[Saved entries]

---*---

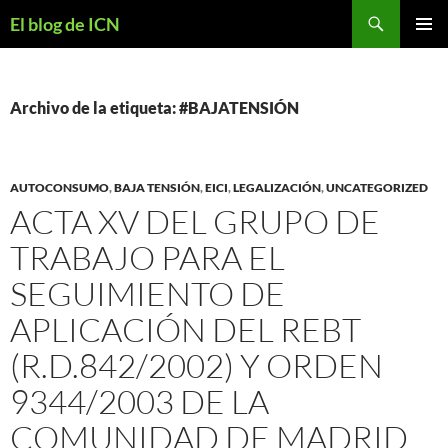
Buscar
El blog de ICN
SALTAR
MENÚ
AL
PRINCI
CONTENIDO
Archivo de la etiqueta: #BAJATENSIÓN
AUTOCONSUMO
,
BAJA TENSIÓN
,
EICI
,
LEGALIZACIÓN
,
UNCATEGORIZED
ACTA XV DEL GRUPO DE
TRABAJO PARA EL
SEGUIMIENTO DE
APLICACIÓN DEL REBT
(R.D.842/2002) Y ORDEN
9344/2003 DE LA
COMUNIDAD DE MADRID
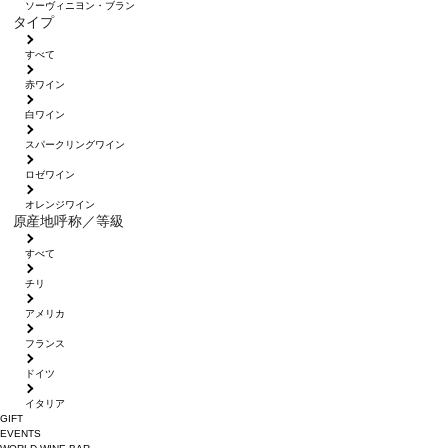
ソーヴィニヨン・ブラン
タイプ
すべて
赤ワイン
白ワイン
スパークリングワイン
ロゼワイン
オレンジワイン
原産地呼称／等級
すべて
チリ
アメリカ
フランス
ドイツ
イタリア
GIFT
EVENTS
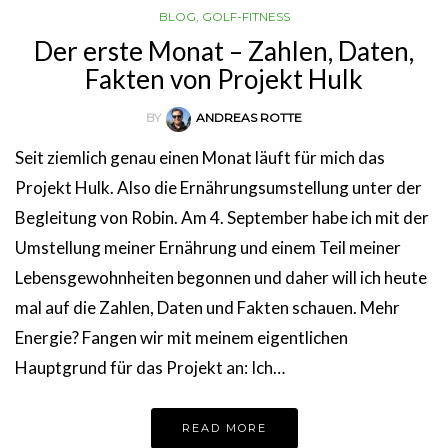
BLOG
,
GOLF-FITNESS
Der erste Monat – Zahlen, Daten,
Fakten von Projekt Hulk
BY
ANDREAS ROTTE
Seit ziemlich genau einen Monat läuft für mich das
Projekt Hulk. Also die Ernährungsumstellung unter der
Begleitung von Robin. Am 4. September habe ich mit der
Umstellung meiner Ernährung und einem Teil meiner
Lebensgewohnheiten begonnen und daher will ich heute
mal auf die Zahlen, Daten und Fakten schauen. Mehr
Energie? Fangen wir mit meinem eigentlichen
Hauptgrund für das Projekt an: Ich…
READ MORE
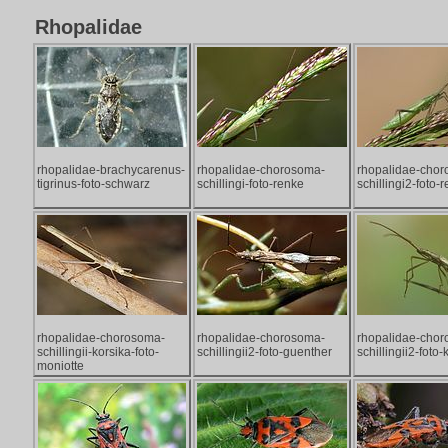
Rhopalidae
rhopalidae-brachycarenus-
rhopalidae-chorosoma-
rhopalidae-cho
tigrinus-foto-schwarz
schillingi-foto-renke
schillingi2-foto-
rhopalidae-chorosoma-
rhopalidae-chorosoma-
rhopalidae-cho
schillingii-korsika-foto-
schillingii2-foto-guenther
schillingii2-foto
moniotte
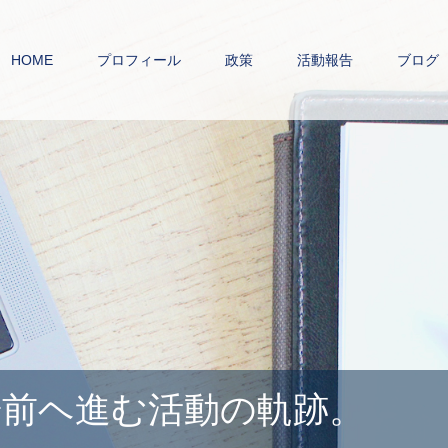
HOME
プロフィール
政策
活動報告
ブログ
前ヘ進む活動の軌跡。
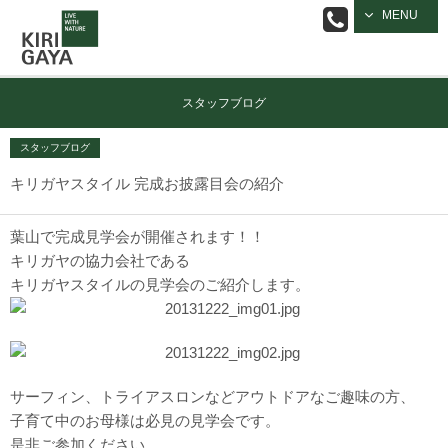
逗子の工務店
MENU
｜キリガヤ
スタッフブログ
スタッフブログ
キリガヤスタイル 完成お披露目会の紹介
葉山で完成見学会が開催されます！！
キリガヤの協力会社である
キリガヤスタイルの見学会のご紹介します。
サーフィン、トライアスロンなどアウトドアなご趣味の方、
子育て中のお母様は必見の見学会です。
是非ご参加ください。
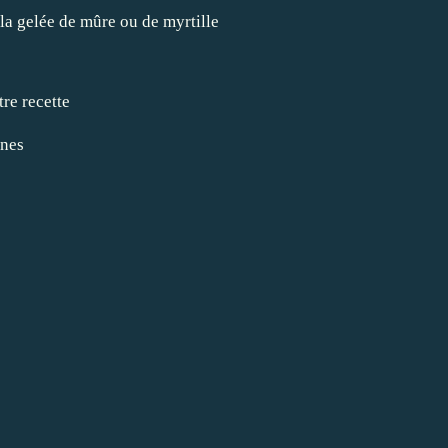
e la gelée de mûre ou de myrtille
re recette
nnes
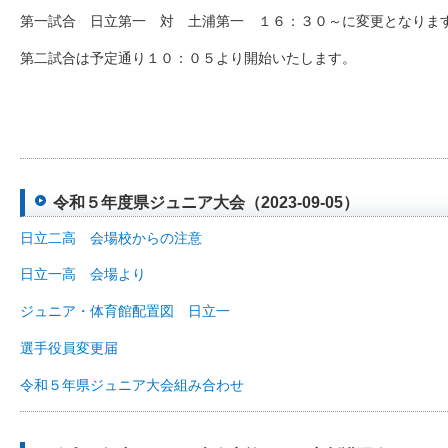
第一試合 日立第一 対 土浦第一 １６：３０～に変更となりま
第二試合は予定通り１０：０５より開始いたします。
令和５年度県ジュニア大会（2023-09-05）
日立二高 会場校からの注意
日立一高 会場より
ジュニア・体育館配置図 日立一
選手役員変更届
令和５年県ジュニア大会組み合わせ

---*---

Restate, word for word, each line from the one with "キリガヤの協力会社である" to the end of the entries, both included, and keep every picture out.

» **Result for this exercise**
キリガヤの協力会社である
キリガヤスタイルの見学会のご紹介します。
サーフィン、トライアスロンなどアウトドアなご趣味の方、
子育て中のお母様は必見の見学会です。
是非ご参加ください。
e la gelée de mûre ou de myrtille
re recette
nnes
第一試合 日立第一 対 土浦第一 １６：３０～に変更となりま
第二試合は予定通り１０：０５より開始いたします。
令和５年度県ジュニア大会（2023-09-05）
日立二高 会場校からの注意
日立一高 会場より
ジュニア・体育館配置図 日立一
選手役員変更届
令和５年県ジュニア大会組み合わせ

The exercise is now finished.